To do
Find the word "interactable" below. Copy each line that has it.

Stored data entries:
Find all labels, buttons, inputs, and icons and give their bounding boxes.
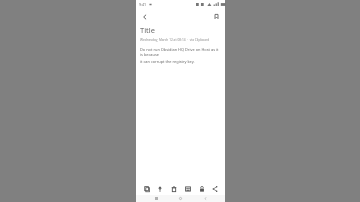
staticText: 9:41	[139, 2, 147, 7]
button[interactable]: Back	[139, 11, 150, 22]
staticText: it can corrupt the registry key.	[140, 59, 195, 64]
button[interactable]: Pin	[154, 183, 165, 194]
button[interactable]: Lock	[196, 183, 207, 194]
button[interactable]: Back	[201, 195, 210, 202]
button[interactable]: Recents	[152, 195, 161, 202]
button[interactable]: Copy	[141, 183, 152, 194]
button[interactable]: Home	[176, 195, 185, 202]
button[interactable]: Bookmark	[211, 11, 222, 22]
button[interactable]: Tag	[182, 183, 193, 194]
staticText: Wednesday, March 12 at 08:14 · via Clipb…	[140, 38, 210, 42]
button[interactable]: Share	[209, 183, 220, 194]
staticText: Do not run Obsidian HQ Drive on Host as …	[140, 47, 221, 57]
staticText: Title	[140, 25, 155, 35]
button[interactable]: Delete	[168, 183, 179, 194]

Output
button[interactable]: Back	[139, 11, 150, 22]
button[interactable]: Pin	[154, 183, 165, 194]
button[interactable]: Lock	[196, 183, 207, 194]
button[interactable]: Back	[201, 195, 210, 202]
button[interactable]: Recents	[152, 195, 161, 202]
button[interactable]: Copy	[141, 183, 152, 194]
button[interactable]: Home	[176, 195, 185, 202]
button[interactable]: Bookmark	[211, 11, 222, 22]
button[interactable]: Tag	[182, 183, 193, 194]
button[interactable]: Share	[209, 183, 220, 194]
button[interactable]: Delete	[168, 183, 179, 194]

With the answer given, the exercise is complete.